Google Summer of Code 2010 project ideas
See also: BIREME GSoC Application
For further information, please join our GSoC mailing list.
CDS/ISIS is a document-oriented database developed by ILO, Unesco, BIREME and others since the 1960s (see AboutIsis).
Currently it is widely used in developing countries, for large-scale bibliographic databases such as Scielo and Lilacs and for online catalogs in thousands of libraries, from large to very small. It runs on Linux, Unixes and Windows.
Generic ISIS ideas
The following ideas are applicable to ISIS databases in general, and can be developed in Python or Java, depending on mentor-student agreement.
- Generic Loader: implement a schema definition Web interface similar to the one on ABCD, and generate CRUD on the Web, using ISIS-NBP or Hathor as backend.
- DataGuides for ISIS: A DataGuide is a method for extracting schema information from records in a semistructured database.

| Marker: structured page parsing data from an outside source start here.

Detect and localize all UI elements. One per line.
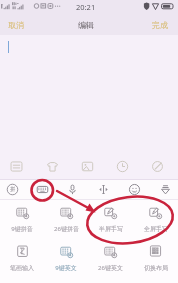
button[interactable]: 完成	[146, 16, 178, 34]
button[interactable]: Hide keyboard	[157, 181, 174, 198]
staticText: 26键英文	[98, 264, 123, 272]
button[interactable]: Recent	[111, 155, 133, 177]
button[interactable]: Input language	[4, 181, 21, 198]
button[interactable]: Magic	[146, 155, 168, 177]
button[interactable]: 9键英文	[44, 239, 88, 278]
button[interactable]: Move cursor	[95, 181, 112, 198]
staticText: 20:21	[76, 2, 96, 12]
button[interactable]: Text	[5, 155, 27, 177]
staticText: 26键拼音	[54, 225, 79, 233]
button[interactable]: 全屏手写	[133, 200, 178, 239]
button[interactable]: Emoji	[126, 181, 143, 198]
staticText: 笔画输入	[10, 264, 34, 272]
staticText: 半屏手写	[99, 225, 123, 233]
button[interactable]: 取消	[0, 16, 30, 34]
button[interactable]: 半屏手写	[88, 200, 133, 239]
staticText: 切换布局	[144, 264, 168, 272]
button[interactable]: 切换布局	[133, 239, 178, 278]
button[interactable]: Keyboard	[34, 181, 51, 198]
button[interactable]: 9键拼音	[0, 200, 44, 239]
staticText: 9键拼音	[11, 225, 33, 233]
staticText: 取消	[8, 20, 24, 30]
button[interactable]: Voice	[64, 181, 81, 198]
button[interactable]: 26键英文	[88, 239, 133, 278]
staticText: 编辑	[78, 20, 94, 30]
button[interactable]: 笔画输入	[0, 239, 44, 278]
button[interactable]: Sticker	[41, 155, 63, 177]
staticText: 全屏手写	[144, 225, 168, 233]
button[interactable]: Image	[76, 155, 98, 177]
staticText: 拼	[10, 186, 16, 193]
staticText: 9键英文	[55, 264, 77, 272]
button[interactable]: 26键拼音	[44, 200, 88, 239]
staticText: 完成	[152, 20, 168, 30]
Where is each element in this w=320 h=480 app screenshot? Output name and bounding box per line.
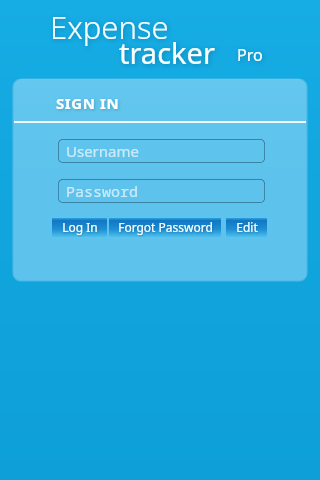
staticText: Log In	[62, 219, 98, 235]
staticText: SIGN IN	[56, 93, 120, 113]
button[interactable]: Log In	[52, 217, 107, 237]
button[interactable]: Edit	[226, 217, 267, 237]
staticText: tracker	[119, 33, 215, 72]
button[interactable]: Forgot Password	[109, 217, 221, 237]
button[interactable]: Password	[58, 179, 265, 203]
staticText: Username	[66, 141, 139, 161]
button[interactable]: Username	[58, 139, 265, 163]
staticText: Edit	[236, 219, 258, 235]
staticText: Password	[66, 181, 139, 201]
staticText: Forgot Password	[118, 219, 213, 235]
staticText: Pro	[237, 44, 263, 66]
staticText: Expense	[50, 6, 169, 48]
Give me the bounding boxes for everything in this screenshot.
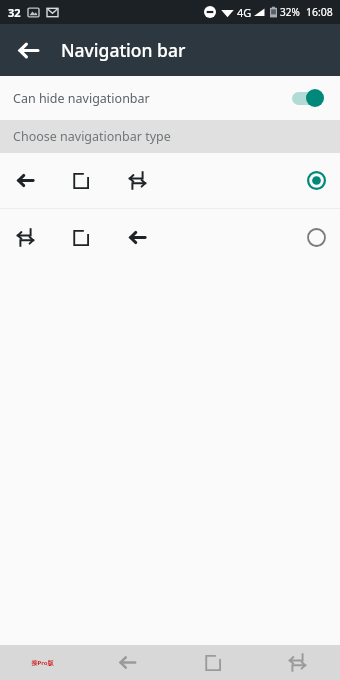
staticText: 4G [237,5,252,20]
button[interactable]: Navigation bar layout back, home, recent… [0,153,340,208]
button[interactable]: Can hide navigationbar [0,76,340,120]
button[interactable]: Home [170,645,255,680]
button[interactable]: Navigation bar layout recents, home, bac… [0,209,340,266]
button[interactable]: Recent apps [255,645,340,680]
staticText: 接Pro版 [31,659,54,667]
staticText: Choose navigationbar type [13,128,171,145]
staticText: Can hide navigationbar [13,90,150,107]
staticText: Navigation bar [61,38,186,62]
staticText: 32 [8,5,21,20]
staticText: 16:08 [306,5,333,19]
staticText: 32% [280,5,300,19]
button[interactable]: Back [85,645,170,680]
button[interactable]: Back [8,30,48,70]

It is described in the paper "DataGuides: Enabling Query Formulation and Optimization in Semistructured Databases" by Goldman and Widom.
The ISIS Network Based Platform is an architecture and a set of tools for managing ISIS databases in a networked environment. It is implemented in Python.
- Integrate Lucene for reference lookups
- Implement locking for concurrent access
- Adapt Django ORM to bind to ISIS-NBP native database (.MSF files) so that its self-generated admin GUI can operate seamlessly over ISIS-NBP.
- Isolate the ISIS-NBP datamodel (Python classes) so that it can be bound to either to a set of MasterFiles? (ISIS databases), to an OODB (like ZODB) or even to a relational DB. This project would be a cross-model ORM.
- Create an infra-structure to validate and stress the variable-size MasterFiles? in ISIS-NBP. Today, ISIS-NBP uses to size-definitions, but its binary files have the binary data layout parameterized, although this feature was never properly tested.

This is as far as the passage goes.